Testing Results
We covered lots of testing results in Demo 1:RPI+NPU and Demo 2:FPGA+NPU. Those results focus on chip functions, system-level performance and algorithms. This tab includes more performance summary about NPU solution, and some electrical analysis.
NPU Reliability
For reliability validation, we used our RPI+NPU setup to run the inference process for 100 images and totally we obtained 4200 neurons. Each neuron is derived from hundreds of MAC operations thus totally we've gone through thousands millions of MAC operations. As shown in Figure 1, every single neruon matched with our golden model from MATLAB, indicating that our computation mechanism is trustworthy.
Figure 1. Neuron validation test
Hardware Acceleration vs Software Solution
From the very beginning, we were trying to design a hardware accelerator to accelerate matrix multiplication process. We compared the computation speed of our NPU solutions to pure software solution on RPI. Essentially we created a C program on RPI that replicates all operations that NPU would execute to complete one inference and we measured the duration of it. The comparison results are shown in Figure 2. Using a 1.2 GHz ARM processor, RPI can complete the inference process in 0.14 ms with pure CPU computation. In constrast, for our FPGA+NPU solution, we need 0.36 ms to complete one image under the highest frequency we are supporting now. It appears that we just designed a "hardware decelerator", but the CPU computation is only 2.5x faster using a 192x higher frequency, indicating that the NPU is doing the computation in a much more efficient way. The performance difference mainly comes from frequency difference.
Figure 2. Hardware and software solution comparison
Electrical Parameter Measurement
Nominal supply voltage to our chip is 1.0V. We varied VDD to see whether the chip can still operate properly under a smaller voltage. It has been validated that the chip is fully functional between 0.8V to 1.2V when operating at 6.25MHz. Higher voltage has not been tested since it could damage the chip. The chip started to generate random/unpredictable results when VDD is lower than 0.8V, as the transistors become too slow.
Our nominal frequency is 10 MHz but using the current PCB it will stop working at 8.33 MHz or higher. We suspected this is a system-level VDD problem because we observed a very large VDD ringing on PCB as shown in Figure 3. We used a 2-layer PCB for our NPU thus there is no VDD plane for minimal inductance. We have 0.1uF and 4.7uF decaps for NPU but it seems that the VDD ringing has high frequency components (tens of hundres of MHz), so smaller capacitance may be required to filter this ringing out.
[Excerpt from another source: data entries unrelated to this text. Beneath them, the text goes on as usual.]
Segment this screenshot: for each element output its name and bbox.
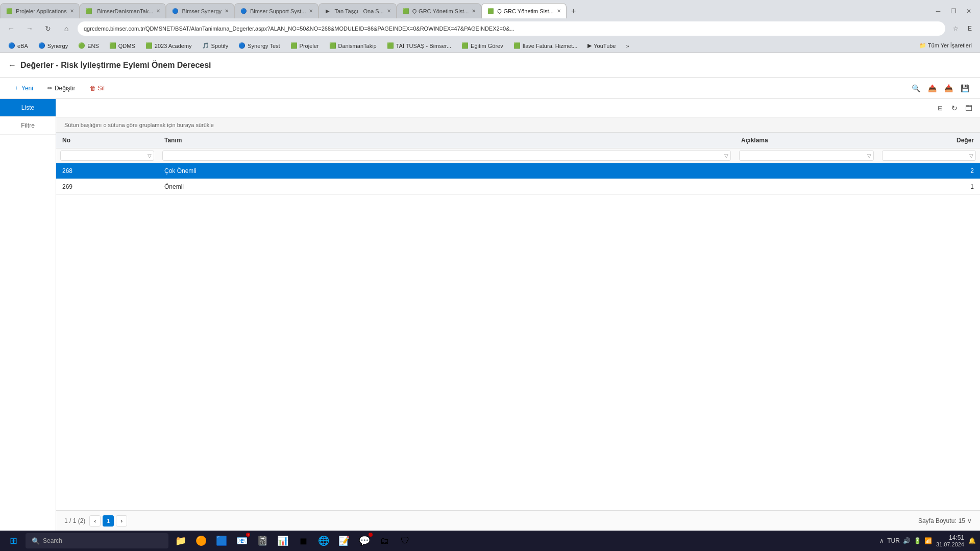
tab-7-favicon: 🟩 bbox=[487, 8, 494, 15]
delete-button[interactable]: 🗑 Sil bbox=[85, 83, 110, 94]
refresh-icon[interactable]: ↻ bbox=[947, 101, 962, 115]
restore-button[interactable]: ❐ bbox=[946, 4, 961, 18]
bookmark-star-icon[interactable]: ☆ bbox=[949, 22, 962, 35]
col-aciklama[interactable]: Açıklama bbox=[735, 133, 878, 148]
close-button[interactable]: ✕ bbox=[962, 4, 976, 18]
tab-5[interactable]: ▶ Tan Taşçı - Ona S... ✕ bbox=[318, 3, 396, 18]
taskbar-app-word[interactable]: 📝 bbox=[335, 532, 353, 550]
speaker-icon[interactable]: 🔊 bbox=[903, 537, 911, 544]
bookmark-danisman[interactable]: 🟩 DanismanTakip bbox=[325, 41, 381, 50]
taskbar-search-bar[interactable]: 🔍 Search bbox=[26, 533, 168, 548]
filter-deger-icon[interactable]: ▽ bbox=[967, 152, 975, 160]
tab-3-close[interactable]: ✕ bbox=[225, 8, 229, 14]
bookmark-academy-label: 2023 Academy bbox=[155, 43, 192, 49]
tab-7-close[interactable]: ✕ bbox=[557, 8, 561, 14]
taskbar-clock[interactable]: 14:51 31.07.2024 bbox=[936, 534, 964, 547]
current-page-button[interactable]: 1 bbox=[103, 515, 114, 527]
sidebar-item-liste[interactable]: Liste bbox=[0, 99, 56, 117]
bookmark-more[interactable]: » bbox=[622, 42, 633, 50]
profile-icon[interactable]: E bbox=[964, 22, 976, 35]
start-button[interactable]: ⊞ bbox=[4, 532, 22, 550]
next-page-button[interactable]: › bbox=[116, 515, 127, 527]
taskbar-app-excel[interactable]: 📊 bbox=[274, 532, 292, 550]
bookmark-ens[interactable]: 🟢 ENS bbox=[74, 41, 103, 50]
col-deger[interactable]: Değer bbox=[878, 133, 980, 148]
tab-1-close[interactable]: ✕ bbox=[70, 8, 74, 14]
tab-6-close[interactable]: ✕ bbox=[472, 8, 476, 14]
bookmark-egitim[interactable]: 🟩 Eğitim Görev bbox=[457, 41, 507, 50]
app-back-button[interactable]: ← bbox=[8, 61, 16, 70]
bookmark-eba[interactable]: 🔵 eBA bbox=[4, 41, 32, 50]
tab-2[interactable]: 🟩 -BimserDanismanTak... ✕ bbox=[80, 3, 166, 18]
taskbar-app-store[interactable]: 🟦 bbox=[212, 532, 231, 550]
address-input[interactable] bbox=[78, 21, 945, 36]
bookmark-ilave[interactable]: 🟩 İlave Fatura. Hizmet... bbox=[509, 41, 582, 50]
bookmark-synergy-test[interactable]: 🔵 Synergy Test bbox=[234, 41, 284, 50]
taskbar-app-shield[interactable]: 🛡 bbox=[396, 532, 414, 550]
tab-7[interactable]: 🟩 Q-GRC Yönetim Sist... ✕ bbox=[481, 3, 566, 18]
tab-4[interactable]: 🔵 Bimser Support Syst... ✕ bbox=[234, 3, 318, 18]
bookmark-tai[interactable]: 🟩 TAİ TUSAŞ - Bimser... bbox=[383, 41, 455, 50]
new-tab-button[interactable]: + bbox=[567, 4, 581, 18]
filter-no-cell: ▽ bbox=[56, 148, 158, 163]
taskbar-app-custom1[interactable]: 🟠 bbox=[192, 532, 210, 550]
home-button[interactable]: ⌂ bbox=[59, 21, 74, 36]
tab-1[interactable]: 🟩 Projeler Applications ✕ bbox=[0, 3, 80, 18]
search-toolbar-icon[interactable]: 🔍 bbox=[909, 81, 923, 95]
prev-page-button[interactable]: ‹ bbox=[89, 515, 101, 527]
network-icon[interactable]: 📶 bbox=[924, 537, 932, 544]
edit-button[interactable]: ✏ Değiştir bbox=[42, 83, 81, 94]
page-size-chevron-icon[interactable]: ∨ bbox=[967, 517, 972, 524]
bookmark-projeler[interactable]: 🟩 Projeler bbox=[286, 41, 323, 50]
taskbar-app-teams[interactable]: 💬 bbox=[355, 532, 374, 550]
reload-button[interactable]: ↻ bbox=[41, 21, 55, 36]
tab-5-close[interactable]: ✕ bbox=[387, 8, 391, 14]
filter-no-input[interactable] bbox=[61, 151, 145, 160]
taskbar-app-task[interactable]: ◼ bbox=[294, 532, 312, 550]
taskbar-app-file-explorer[interactable]: 📁 bbox=[172, 532, 190, 550]
back-button[interactable]: ← bbox=[4, 21, 18, 36]
tab-4-close[interactable]: ✕ bbox=[309, 8, 313, 14]
bookmark-folder[interactable]: 📁 Tüm Yer İşaretleri bbox=[915, 41, 976, 50]
tab-3[interactable]: 🔵 Bimser Synergy ✕ bbox=[166, 3, 234, 18]
filter-no-icon[interactable]: ▽ bbox=[145, 152, 154, 160]
tab-6[interactable]: 🟩 Q-GRC Yönetim Sist... ✕ bbox=[397, 3, 481, 18]
battery-icon[interactable]: 🔋 bbox=[914, 537, 921, 544]
chevron-up-icon[interactable]: ∧ bbox=[879, 537, 884, 544]
table-row-1[interactable]: 268 Çok Önemli 2 bbox=[56, 163, 980, 179]
bookmark-synergy-label: Synergy bbox=[47, 43, 68, 49]
toolbar: ＋ Yeni ✏ Değiştir 🗑 Sil 🔍 📤 📥 💾 bbox=[0, 78, 980, 99]
taskbar-app-chrome[interactable]: 🌐 bbox=[314, 532, 333, 550]
bookmark-spotify[interactable]: 🎵 Spotify bbox=[198, 41, 233, 50]
col-no[interactable]: No bbox=[56, 133, 158, 148]
toolbar-right-icons: 🔍 📤 📥 💾 bbox=[909, 81, 972, 95]
minimize-button[interactable]: ─ bbox=[931, 4, 945, 18]
bookmark-synergy[interactable]: 🔵 Synergy bbox=[34, 41, 72, 50]
notification-icon[interactable]: 🔔 bbox=[968, 537, 976, 544]
filter-deger-input[interactable] bbox=[883, 151, 967, 160]
taskbar-app-folders[interactable]: 🗂 bbox=[376, 532, 394, 550]
bookmark-academy[interactable]: 🟩 2023 Academy bbox=[141, 41, 196, 50]
col-tanim[interactable]: Tanım bbox=[158, 133, 735, 148]
save-layout-icon[interactable]: 💾 bbox=[958, 81, 972, 95]
filter-aciklama-input[interactable] bbox=[740, 151, 865, 160]
group-reset-icon[interactable]: ⊟ bbox=[933, 101, 947, 115]
sidebar-item-filtre[interactable]: Filtre bbox=[0, 117, 56, 135]
new-button[interactable]: ＋ Yeni bbox=[8, 82, 38, 94]
import-icon[interactable]: 📥 bbox=[941, 81, 955, 95]
bookmark-youtube[interactable]: ▶ YouTube bbox=[583, 41, 620, 50]
liste-label: Liste bbox=[21, 104, 34, 111]
forward-button[interactable]: → bbox=[22, 21, 37, 36]
address-bar: ← → ↻ ⌂ ☆ E bbox=[0, 18, 980, 39]
tab-2-close[interactable]: ✕ bbox=[156, 8, 160, 14]
taskbar-app-outlook[interactable]: 📧 ! bbox=[233, 532, 251, 550]
taskbar-app-onenote[interactable]: 📓 bbox=[253, 532, 272, 550]
filter-aciklama-icon[interactable]: ▽ bbox=[865, 152, 873, 160]
filter-tanim-icon[interactable]: ▽ bbox=[722, 152, 730, 160]
row2-deger: 1 bbox=[878, 179, 980, 195]
bookmark-qdms[interactable]: 🟩 QDMS bbox=[105, 41, 139, 50]
export-icon[interactable]: 📤 bbox=[925, 81, 939, 95]
layout-save-icon[interactable]: 🗔 bbox=[962, 101, 976, 115]
filter-tanim-input[interactable] bbox=[163, 151, 722, 160]
table-row-2[interactable]: 269 Önemli 1 bbox=[56, 179, 980, 195]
We observed that the outputs from NPU become non-deterministic when frequency is higher than 6.25 MHz as shown in Figure 4 and 5. Large VDD ringing could cause random bit flips inside the chip thus results are different each time. We may design another version of PCB in future to address this issue.
Figure 3. Yellow: VDD, Green: One input signal
Figure 4. Green: One output port of NPU at 8.33 MHz (case 1)
Figure 5. Green: One output port of NPU at 8.33 MHz (case 2)